■ EXERCISE REQUIREMENTS
Using the entries below, quote exactly the span of lines that begins with the line containing "formed in 1997, encouraged" and ends with the final line.

[Saved data entries]
####################
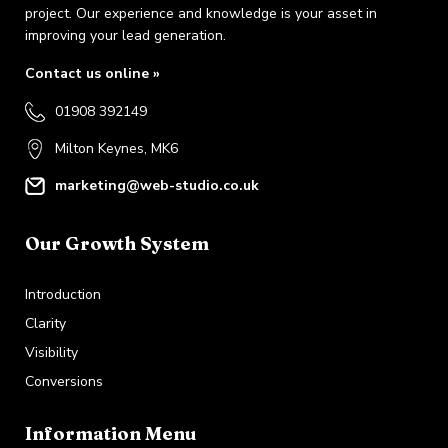
project. Our experience and knowledge is your asset in
improving your lead generation.
Contact us online »
01908 392149
Milton Keynes, MK6
marketing@web-studio.co.uk
Our Growth System
Introduction
Clarity
Visibility
Conversions
Information Menu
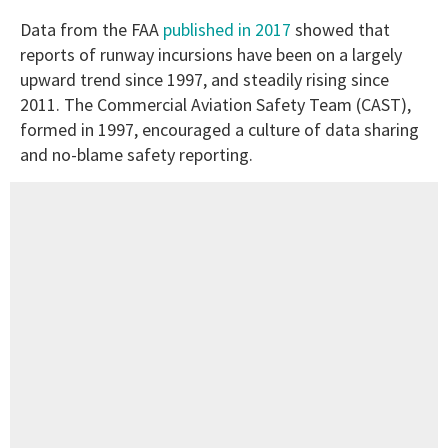
Data from the FAA
published in 2017
showed that
reports of runway incursions have been on a largely
upward trend since 1997, and steadily rising since
2011. The Commercial Aviation Safety Team (CAST),
formed in 1997, encouraged a culture of data sharing
and no-blame safety reporting.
####################
■ EXPECTED ANSWER
formed in 1997, encouraged a culture of data sharing
and no-blame safety reporting.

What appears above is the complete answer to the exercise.